Oysa altı ay sonra bugün bu miktar normalleşti, şaşırtıcı olmaktan çıktı. Arkat’ın makalesinde, ev sahibinin yaptığı zammı karşılayamadığı için ailesinin yanına dönen hatta yaşadığı kenti arkasında bırakan kadınların anlatısına yer veriliyor. Bu kadınlardan biri de 47 yaşındaki F. Ev sahibinin kirasını 2 bin 200 liradan 8 bin 500 liraya çıkarmasının ardından, uzun yıllardır yaşadığı İstanbul’dan doğduğu şehre, Ankara’ya dönen F. şöyle diyor: "15 yıl sonra Ankara’ya dönmek hem çok güzel hem de çok hüzünlü. Kendi ayaklarının üzerinde durduğunu sanırken birden durduğun yol ayaklarının altından çekiliverdi. Biraz onur kırıcı bir yanı da var meselenin."
“Olağanüstü bir şey olmazsa demiştim, deprem oldu.
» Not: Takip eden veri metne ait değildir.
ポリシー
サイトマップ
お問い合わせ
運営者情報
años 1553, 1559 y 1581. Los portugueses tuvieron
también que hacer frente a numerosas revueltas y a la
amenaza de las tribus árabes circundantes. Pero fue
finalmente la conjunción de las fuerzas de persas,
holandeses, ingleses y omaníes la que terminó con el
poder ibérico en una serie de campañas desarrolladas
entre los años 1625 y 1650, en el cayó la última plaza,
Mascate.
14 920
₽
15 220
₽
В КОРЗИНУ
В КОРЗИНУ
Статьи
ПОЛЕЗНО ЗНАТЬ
Yoksa benim tahminim tuttu aslında. 2023’ün ilk ayında fiyatlarda yüzde 10-15 düşüş yaşadık. Öte yandan özellikle deprem yüzünden fiyatlarda düşüş yaşanan ilçeler de var. Beşiktaş, Bakırköy gibi. Nedeni hem çok güvenli bölge olmayışı hem de binaların eski olması. Şehrin kuzeyinde olan veya yapı stoğu yeni olan birkaç semt dışında kiralar sabit diyebiliriz. Yükselen bir semt adı vermek istemem çünkü spekülasyona açık bir durum. Deprem söz konusu olduğunda hem zeminin hem de yapının sağlam olması önemli. Zemin sağlamdır ama yapı sağlam olmayabilir.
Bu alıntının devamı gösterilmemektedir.